Gözden gönülden kaybolup zaman içinde zamanlara gitmiş Akif’in “Nasıl ki bağrı yanar, gün kızınca, sahranın / Benim de ruhumu yaktıkça yaktı hicranın!” Aşk ateşiyle yanan gönüller, o yüce Resul’ün dâvâsını savunmuşlar asırlarca... İslam, iman yolunda giden torun Mehmet Akif’i zaman içinde zulüm ile bidat ile hürriyetini imha etmişler, idrake sığmasa da... Esarette ayrılığı unutmak sanmış, insanlar. Dağlardan çöllere düşmüş aç, bitap kaybolmuş diye aramışlar. Aylarca ne bir haber ne bir mektup gelmiş uzaklardan. Ümitler kesilmiş çaresiz. Kız kardeşi hicranlı göz yaşlarıyla yeni doğan çocuğuna Mehmet Akif, ismini vermekte bulmuş teselliyi…
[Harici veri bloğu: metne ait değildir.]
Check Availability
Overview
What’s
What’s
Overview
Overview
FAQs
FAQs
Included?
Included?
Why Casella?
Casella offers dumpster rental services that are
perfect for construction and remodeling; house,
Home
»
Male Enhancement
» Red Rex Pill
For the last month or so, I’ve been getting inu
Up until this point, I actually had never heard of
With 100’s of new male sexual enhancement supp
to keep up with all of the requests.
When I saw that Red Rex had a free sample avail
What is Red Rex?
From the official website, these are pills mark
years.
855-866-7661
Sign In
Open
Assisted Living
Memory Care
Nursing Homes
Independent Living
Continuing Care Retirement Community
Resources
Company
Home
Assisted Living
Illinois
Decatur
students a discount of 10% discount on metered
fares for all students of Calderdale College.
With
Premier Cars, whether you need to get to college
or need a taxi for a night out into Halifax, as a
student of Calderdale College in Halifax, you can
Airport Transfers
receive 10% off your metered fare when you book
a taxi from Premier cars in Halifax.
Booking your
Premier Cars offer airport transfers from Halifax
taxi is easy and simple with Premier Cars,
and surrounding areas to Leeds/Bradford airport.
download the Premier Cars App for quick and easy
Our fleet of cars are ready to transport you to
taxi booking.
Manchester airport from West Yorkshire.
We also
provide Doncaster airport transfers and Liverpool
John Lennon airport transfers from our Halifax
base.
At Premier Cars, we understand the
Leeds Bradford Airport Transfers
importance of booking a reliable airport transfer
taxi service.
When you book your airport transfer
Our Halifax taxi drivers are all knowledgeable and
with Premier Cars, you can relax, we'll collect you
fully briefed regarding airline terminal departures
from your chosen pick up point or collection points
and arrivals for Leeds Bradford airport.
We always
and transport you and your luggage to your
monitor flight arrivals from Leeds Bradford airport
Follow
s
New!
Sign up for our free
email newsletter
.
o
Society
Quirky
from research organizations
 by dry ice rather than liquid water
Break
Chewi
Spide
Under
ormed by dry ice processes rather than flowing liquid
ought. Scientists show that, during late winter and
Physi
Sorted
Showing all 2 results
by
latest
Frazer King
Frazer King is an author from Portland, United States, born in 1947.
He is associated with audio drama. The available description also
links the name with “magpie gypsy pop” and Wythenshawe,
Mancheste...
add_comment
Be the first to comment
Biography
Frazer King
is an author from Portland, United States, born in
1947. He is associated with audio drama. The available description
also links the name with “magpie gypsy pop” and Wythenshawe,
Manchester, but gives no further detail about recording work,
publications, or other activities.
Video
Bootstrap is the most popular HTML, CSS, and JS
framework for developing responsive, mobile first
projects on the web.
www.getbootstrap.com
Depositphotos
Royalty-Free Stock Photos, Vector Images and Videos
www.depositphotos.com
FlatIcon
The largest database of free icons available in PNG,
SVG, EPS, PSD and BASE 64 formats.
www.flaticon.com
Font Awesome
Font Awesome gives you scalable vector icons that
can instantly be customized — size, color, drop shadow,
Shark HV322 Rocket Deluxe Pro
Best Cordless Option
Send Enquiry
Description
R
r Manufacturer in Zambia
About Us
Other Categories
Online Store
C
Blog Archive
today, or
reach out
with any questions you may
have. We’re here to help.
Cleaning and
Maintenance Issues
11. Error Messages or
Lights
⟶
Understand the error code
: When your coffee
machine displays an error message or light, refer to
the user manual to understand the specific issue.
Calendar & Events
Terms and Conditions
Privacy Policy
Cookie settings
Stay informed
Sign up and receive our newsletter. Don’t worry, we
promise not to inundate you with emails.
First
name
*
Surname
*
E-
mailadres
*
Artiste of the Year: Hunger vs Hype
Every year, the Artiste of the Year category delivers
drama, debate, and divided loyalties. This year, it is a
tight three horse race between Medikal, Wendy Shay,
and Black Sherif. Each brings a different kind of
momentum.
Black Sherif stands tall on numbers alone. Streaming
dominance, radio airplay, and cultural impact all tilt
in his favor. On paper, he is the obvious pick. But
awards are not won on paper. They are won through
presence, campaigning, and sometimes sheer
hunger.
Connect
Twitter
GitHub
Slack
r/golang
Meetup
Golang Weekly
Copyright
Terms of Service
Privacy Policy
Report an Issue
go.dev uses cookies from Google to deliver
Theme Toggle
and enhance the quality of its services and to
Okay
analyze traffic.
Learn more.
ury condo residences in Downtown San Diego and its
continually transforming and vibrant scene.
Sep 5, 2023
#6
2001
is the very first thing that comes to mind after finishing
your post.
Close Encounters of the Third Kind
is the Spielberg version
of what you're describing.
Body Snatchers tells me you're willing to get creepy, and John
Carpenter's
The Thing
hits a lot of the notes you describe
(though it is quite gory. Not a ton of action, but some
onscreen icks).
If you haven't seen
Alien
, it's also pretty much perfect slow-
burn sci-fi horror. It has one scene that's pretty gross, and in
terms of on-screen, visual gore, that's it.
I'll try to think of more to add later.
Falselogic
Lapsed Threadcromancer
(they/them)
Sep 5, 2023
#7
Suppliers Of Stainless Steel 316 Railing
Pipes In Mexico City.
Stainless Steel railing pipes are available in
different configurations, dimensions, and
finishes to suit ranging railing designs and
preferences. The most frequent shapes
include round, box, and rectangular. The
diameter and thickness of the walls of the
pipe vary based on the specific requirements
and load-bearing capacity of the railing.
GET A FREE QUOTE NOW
Nice zaman sonra Akif, Gaziantep’te kaldığı taş handan ayrılmış. Mazinin engin derelerinden, bast-ı zamandan ecdad mirası çekip getirmiş gibi düşünceliydi. Yüzünde bühtan hüzünlerinin masumiyetiyle vuslat sevinci okunuyordu. Ufuklardan fetih müjdelerinin galibiyetiyle gelmiş gibiydi. Gurbet akşamlarını hatırlatan bakışlarında vakarlı tebessüm vardı. Saçlarında iman ve sadakat nurları yansımış gümüş rengi ışıltılar görünüyordu…

Ona geçmişten, acılarla taşlardan süzülen meş’um zamanı sordum!

Sustu bir süre! Bana döndü. Ricalar’da var, dedi: “Bırak harabeleri, harabezârları!” Rabbimin bahşettiği imanlı, ihlaslı hayat ne güzel, dedi. Adını alan, yeğeni küçük Mehmet Akif’i gösterdi. Her bahar, yeni hayat iksirleriyle, bolluk ve bereketlerle gelir. Her yerde rengarenk çiçekler açar, yeni bir dünya kurulur, diriliş müjdeleri verir. Bediüzzaman, Cennetasa baharla birlikte “İstikbal, yalnız ve yalnız İslâmiyet’in olacak.” müjdesinden daha güzel bir haber olur mu? dedi.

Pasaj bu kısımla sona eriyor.